Tatsächlich fallen die Drei im Stadtbild auf, denn sie schauen ein bisschen wie aus der Zeit gefallen aus. Als Wandergesellinnen und -gesellen auf der Walz haben sie sich dafür entschieden, drei Jahre und einen Tag lang auf Wanderschaft zu gehen. Während dieser Zeit dürfen sie ihrem Heimatort nicht näher als 50 Kilometer kommen. Ihren Lebensunterhalt verdienen sie durch ihre Arbeit, aber für Reise und Unterkunft dürfen sie nicht selber zahlen. Nur das Wichtigste haben sie dabei. Ein Handy? Nein. Höchstes eine kleine Kamera, um Erinnerungen festzuhalten.

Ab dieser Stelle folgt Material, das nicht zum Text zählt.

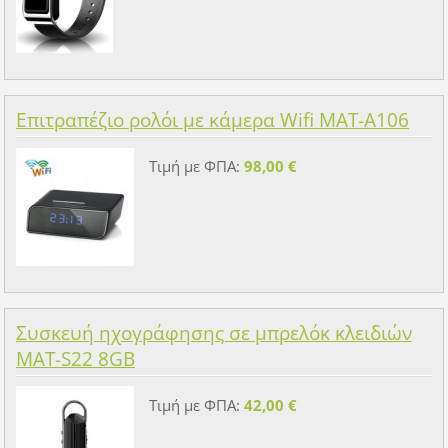
Επιτραπέζιο ρολόι με κάμερα Wifi MAT-A106
Τιμή με ΦΠΑ:
98,00 €
Συσκευή ηχογράφησης σε μπρελόκ κλειδιών
MAT-S22 8GB
Τιμή με ΦΠΑ:
42,00 €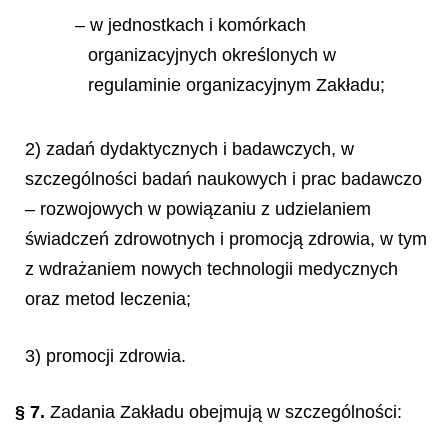
– w jednostkach i komórkach
organizacyjnych określonych w
regulaminie organizacyjnym Zakładu;
2) zadań dydaktycznych i badawczych, w
szczególności badań naukowych i prac badawczo
– rozwojowych w powiązaniu z udzielaniem
świadczeń zdrowotnych i promocją zdrowia, w tym
z wdrażaniem nowych technologii medycznych
oraz metod leczenia;
3) promocji zdrowia.
§ 7.
Zadania Zakładu obejmują w szczególności: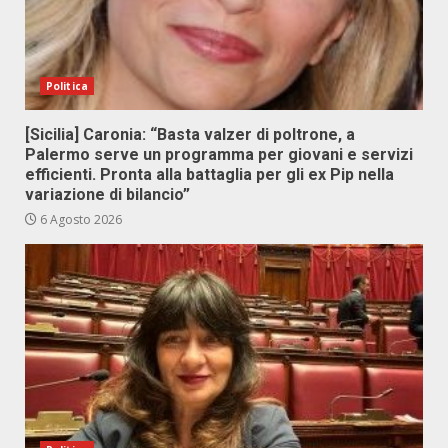
Politica
[Sicilia] Caronia: “Basta valzer di poltrone, a
Palermo serve un programma per giovani e servizi
efficienti. Pronta alla battaglia per gli ex Pip nella
variazione di bilancio”
6 Agosto 2026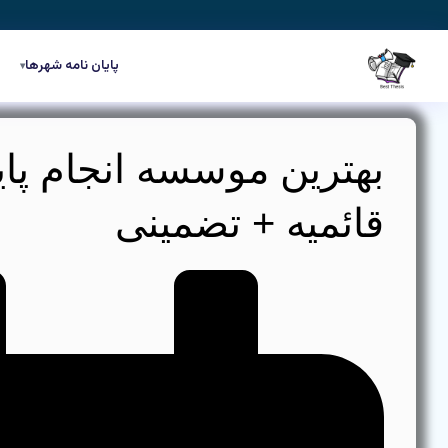
رش
ه
حتوا
پایان نامه شهرها
▾
بهترین موسسه انجام پایا
قائمیه + تضمینی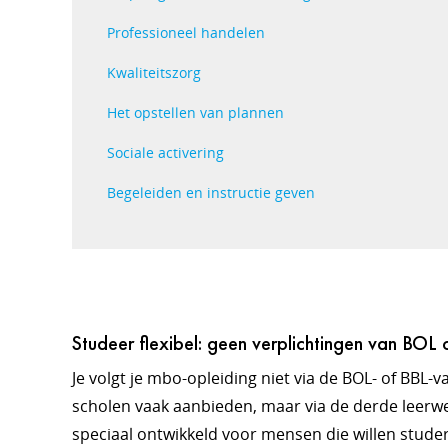
Professioneel handelen
Kwaliteitszorg
Het opstellen van plannen
Sociale activering
Begeleiden en instructie geven
Studeer flexibel: geen verplichtingen van BOL 
Je volgt je mbo-opleiding niet via de BOL- of BBL-v
scholen vaak aanbieden, maar via de derde leerwe
speciaal ontwikkeld voor mensen die willen stude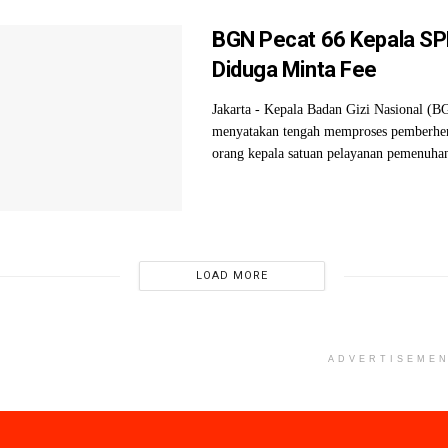
BGN Pecat 66 Kepala SP
Diduga Minta Fee
Jakarta - Kepala Badan Gizi Nasional (
menyatakan tengah memproses pemberhen
orang kepala satuan pelayanan pemenuhan 
LOAD MORE
ADVERTISEME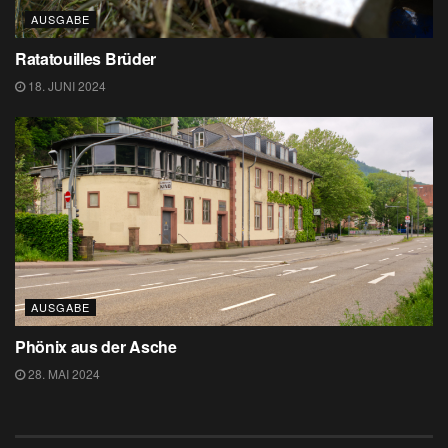
AUSGABE
Ratatouilles Brüder
18. JUNI 2024
AUSGABE
Phönix aus der Asche
28. MAI 2024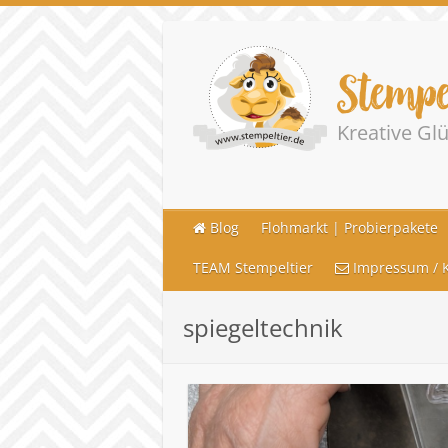
Stempe
Kreative G
Blog
Flohmarkt | Probierpakete
TEAM Stempeltier
Impressum / K
spiegeltechnik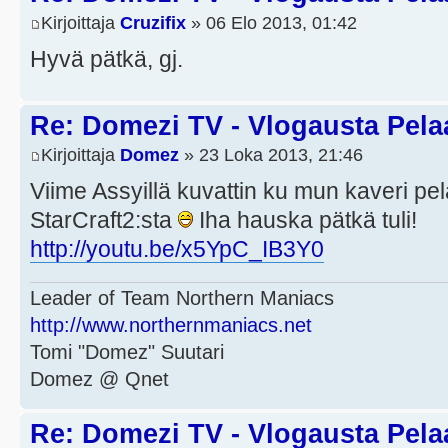
Kirjoittaja
Cruzifix
» 06 Elo 2013, 01:42
Hyvä pätkä, gj.
Re: Domezi TV - Vlogausta Pelaaj
Kirjoittaja
Domez
» 23 Loka 2013, 21:46
Viime Assyillä kuvattin ku mun kaveri p
StarCraft2:sta
Iha hauska pätkä tuli!
http://youtu.be/x5YpC_IB3Y0
Leader of Team Northern Maniacs
http://www.northernmaniacs.net
Tomi "Domez" Suutari
Domez @ Qnet
Re: Domezi TV - Vlogausta Pelaaj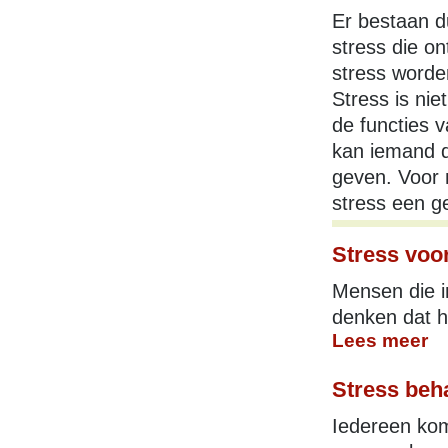
Er bestaan d
stress die on
stress worde
Stress is nie
de functies 
kan iemand d
geven. Voor 
stress een ge
Stress vo
Mensen die in
denken dat he
Lees meer
Stress beh
Iedereen kom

Seit dem Mittelalter gibt es die Walz. Die Gesellinnen und Gesellen auf Wanderschaft tragen eine besondere Kluft: Sie besteht aus einer Hose mit zwei Reißverschlüssen, einer Weste, einem Jackett und einem schwarzen Hut. Außerdem gehört zu der Kluft ein weißes Hemd. Einige Gesellinnen und Gesellen, die in einer Gesellenvereinigung (einem Schacht) reisen, tragen eine Ehrbarkeit – eine Art Krawatte. Eine besondere Rolle spielen die Farben der Kluft, denn sie zeigen, welches Handwerk die Person gelernt hat und zu welchem Schacht sie gehört. So sind zwei Teile der Kluft in der Farbe des Gewerkes und die Ehrbarkeit hat die Farbe des Schachts. In dieser Form ist die Kluft erst im vergangenen Jahrhundert entstanden; vorher sind Wandergesellen in ihrem Sonntagsrock unterwegs gewesen – so wie der Geselle im Kolpingdenkmal an der Minoritenkirche. Von Vincents Kluft sind zwei Teile rot. Er ist Raumausstatter und sein Handwerk gehört zu den Textilgewerben. Seine Ehrbarkeit ist grau und zeigt so, dass er Teil des freien Begegnungsschachts ist.